*BRIEF:* I need the lines from the one containing "Под заказ (Запросите КП)" through the last line of the entries retyped exactly, with no pictures among them.

(Saved data entries)
************

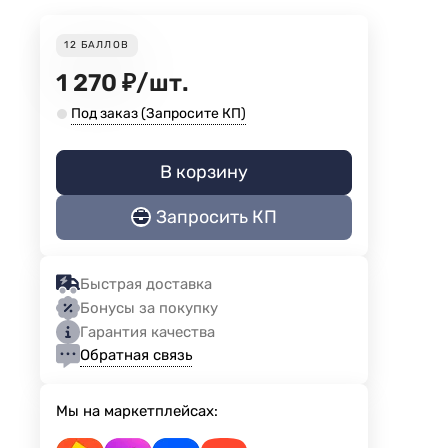
12
БАЛЛОВ
1 270
₽
/
шт.
Под заказ (Запросите КП)
В корзину
Запросить КП
Быстрая доставка
Бонусы за покупку
Гарантия качества
Обратная связь
Мы на маркетплейсах:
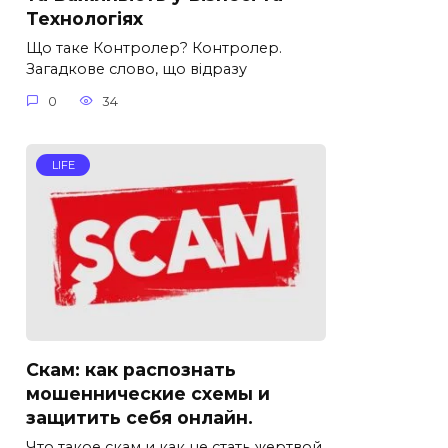
Технологіях
Що таке Контролер? Контролер.
Загадкове слово, що відразу
0
34
LIFE
Скам: как распознать
мошеннические схемы и
защитить себя онлайн.
Что такое скам и как не стать жертвой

************

*RESULT FOR THIS TASK:*
Под заказ (Запросите КП)
В корзину
Запросить КП
Быстрая доставка
Бонусы за покупку
Гарантия качества
Обратная связь
Мы на маркетплейсах:
Технологіях
Що таке Контролер? Контролер.
Загадкове слово, що відразу
0
34
LIFE
Скам: как распознать
мошеннические схемы и
защитить себя онлайн.
Что такое скам и как не стать жертвой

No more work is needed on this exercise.